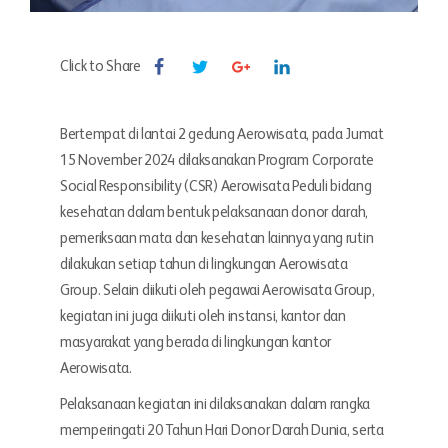
Click to Share
Bertempat di lantai 2 gedung Aerowisata, pada Jumat
15 November 2024 dilaksanakan Program Corporate
Social Responsibility (CSR) Aerowisata Peduli bidang
kesehatan dalam bentuk pelaksanaan donor darah,
pemeriksaan mata dan kesehatan lainnya yang rutin
dilakukan setiap tahun di lingkungan Aerowisata
Group. Selain diikuti oleh pegawai Aerowisata Group,
kegiatan ini juga diikuti oleh instansi, kantor dan
masyarakat yang berada di lingkungan kantor
Aerowisata.
Pelaksanaan kegiatan ini dilaksanakan dalam rangka
memperingati 20 Tahun Hari Donor Darah Dunia, serta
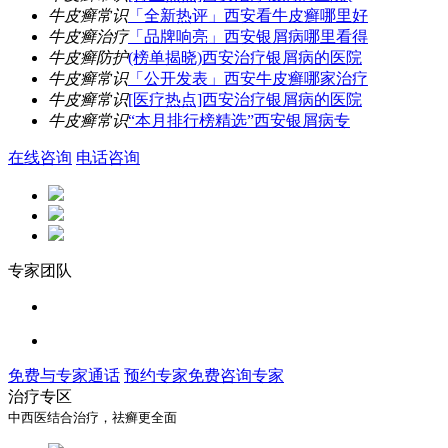
牛皮癣常识
「全新热评」西安看牛皮癣哪里好
牛皮癣治疗
「品牌响亮」西安银屑病哪里看得
牛皮癣防护
(榜单揭晓)西安治疗银屑病的医院
牛皮癣常识
「公开发表」西安牛皮癣哪家治疗
牛皮癣常识
[医疗热点]西安治疗银屑病的医院
牛皮癣常识
“本月排行榜精选”西安银屑病专
在线咨询
电话咨询
专家团队
免费与专家通话
预约专家
免费咨询专家
治疗专区
中西医结合治疗，祛癣更全面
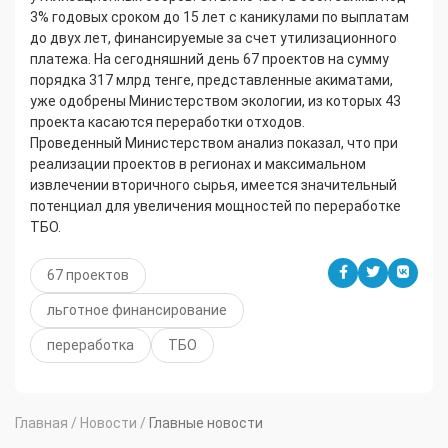
3% годовых сроком до 15 лет с каникулами по выплатам
до двух лет, финансируемые за счет утилизационного
платежа. На сегодняшний день 67 проектов на сумму
порядка 317 млрд тенге, представленные акиматами,
уже одобрены Министерством экологии, из которых 43
проекта касаются переработки отходов.
Проведенный Министерством анализ показал, что при
реализации проектов в регионах и максимальном
извлечении вторичного сырья, имеется значительный
потенциал для увеличения мощностей по переработке
ТБО.
67 проектов
льготное финансирование
переработка
ТБО
Главная
/
Новости
/
Главные новости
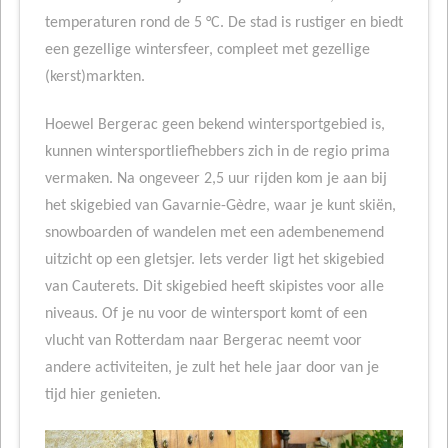
temperaturen rond de 5 °C. De stad is rustiger en biedt
een gezellige wintersfeer, compleet met gezellige
(kerst)markten.
Hoewel Bergerac geen bekend wintersportgebied is,
kunnen wintersportliefhebbers zich in de regio prima
vermaken. Na ongeveer 2,5 uur rijden kom je aan bij
het skigebied van Gavarnie-Gèdre, waar je kunt skiën,
snowboarden of wandelen met een adembenemend
uitzicht op een gletsjer. Iets verder ligt het skigebied
van Cauterets. Dit skigebied heeft skipistes voor alle
niveaus. Of je nu voor de wintersport komt of een
vlucht van Rotterdam naar Bergerac neemt voor
andere activiteiten, je zult het hele jaar door van je
tijd hier genieten.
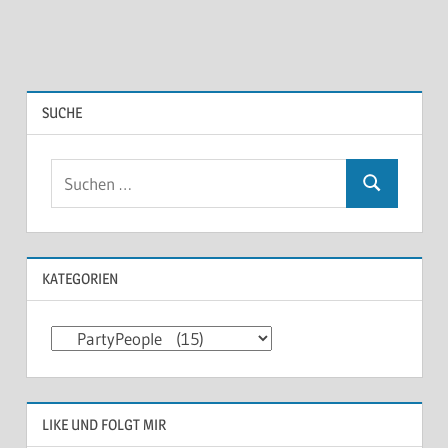
SUCHE
KATEGORIEN
Kategorien
LIKE UND FOLGT MIR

**YOUR GOAL:** Line for line, output the entries above from the line with "порядка 317 млрд" to the line with "(kerst)markten.", both included, and nothing more. Skip pictures.

**OUTPUT OF THE EXERCISE:**
порядка 317 млрд тенге, представленные акиматами,
уже одобрены Министерством экологии, из которых 43
проекта касаются переработки отходов.
Проведенный Министерством анализ показал, что при
реализации проектов в регионах и максимальном
извлечении вторичного сырья, имеется значительный
потенциал для увеличения мощностей по переработке
ТБО.
67 проектов
льготное финансирование
переработка
ТБО
Главная
/
Новости
/
Главные новости
temperaturen rond de 5 °C. De stad is rustiger en biedt
een gezellige wintersfeer, compleet met gezellige
(kerst)markten.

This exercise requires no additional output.